PSTAT 5A: Lecture 13

Inference on the Mean

Ethan P. Marzban

2023-07-17

Previously

  • Over the course of the past few lectures, we’ve been dealing primarily with population proportions.

  • A natural point estimate of \(p\) is \(\widehat{P}\), the sample proportion.

    • The Central Limit Theorem for Proportions helped us even further by providing the sampling distribution of \(\widehat{P}\), under certain conditions (the success-failure conditions).
  • We then used the sampling distribution of \(\widehat{P}\) to construct confidence intervals for the true proportion \(p\).

  • Now we will turn our attention to a different population parameter.

Leadup

  • Recall from last lecture that any of the descriptive statistics we discussed in Week 1 can be viewed as population parameters, when they apply to the population.
    • E.g. population proportion (\(p\)), population variance (\(\sigma^2\)), etc.
  • Of particular interest to statisticians is often the population mean, \(\mu\).
  • Let’s try and draw some analogies from our work with population proportions.
  • When trying to make inferences on a population proportion \(p\), we used the sample proportion \(\widehat{P}\) as a proxy (specifically, a point estimator).
    • Any guesses on what we might use as a point estimator of \(\mu\)?
    • That’s right- the sample mean \(\overline{X}\)!

Notation

  • Again, it will be useful to establish some notation:

    • \(\mu\) represents the population mean, and is deterministic (i.e. fixed) but unknown.
    • \(\overline{X}\) represents the mean of some hypothetical sample, and is therefore random (as different samples result in different sample means)
    • \(\overline{x}\) represents the mean of a specific sample, and is therefore deterministic (i.e. “we’ve taken this particular sample right here and computed its mean”).
  • Just as \(\widehat{P}\) has a sampling distribution, so too does \(\overline{X}\).

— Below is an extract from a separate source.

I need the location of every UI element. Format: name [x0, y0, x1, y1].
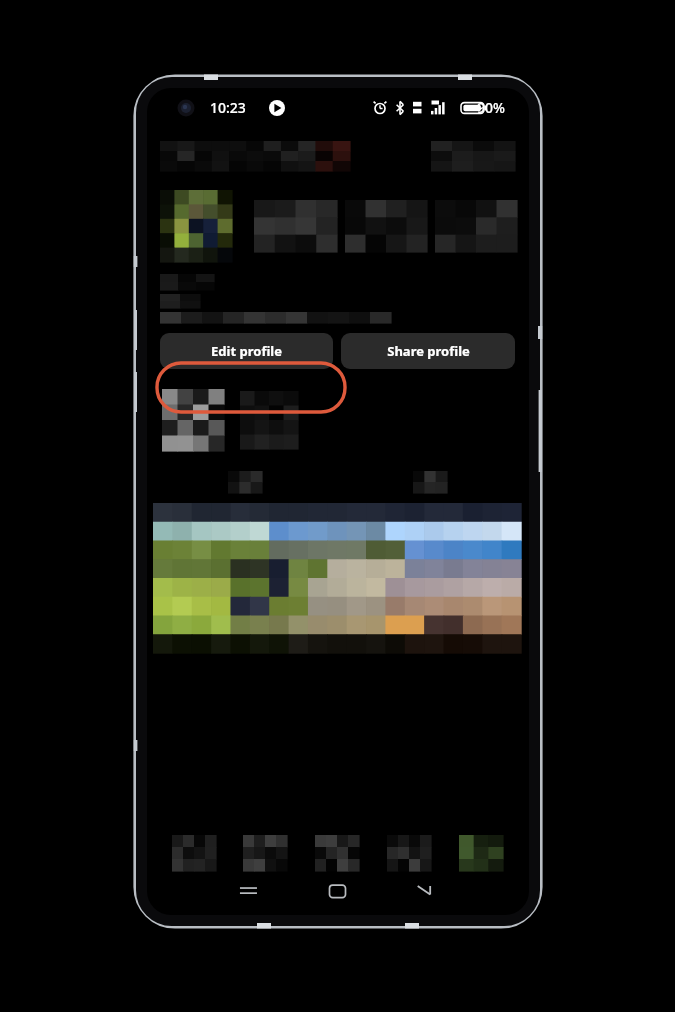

  • The sampling distribution of \(\overline{X}\), however, will end up requiring a few more considerations than the sampling distribution of \(\widehat{P}\).

    • We will need it, however, in order to construct confidence intervals for \(\mu\).

General Confidence Intervals

  • We will follow the general idea we used before of constructing confidence intervals as \(\widehat{\theta} \pm \mathrm{m.e.}\).

  • In this case, we use \(\overline{X}\) as our point estimator.

  • Here is a useful result from Probability Theory:

Result

Consider a population with mean \(\mu\) and standard deviation \(\sigma\). If \(\overline{X}\) denotes the mean of a sample of size \(n\) taken from this population, then \[ \mathrm{SD}(\overline{X}) = \frac{\sigma}{\sqrt{n}} \]

General Confidence Intervals

  • Therefore, our confidence intervals will take the form \[ \overline{X} \pm c \cdot \frac{\sigma}{\sqrt{n}} \] where the constant \(c\) depends on both the sampling distribution of \(\overline{X}\) as well as the confidence level.

Normal Population

  • Let’s work on finding the sampling distribution of \(\overline{X}\).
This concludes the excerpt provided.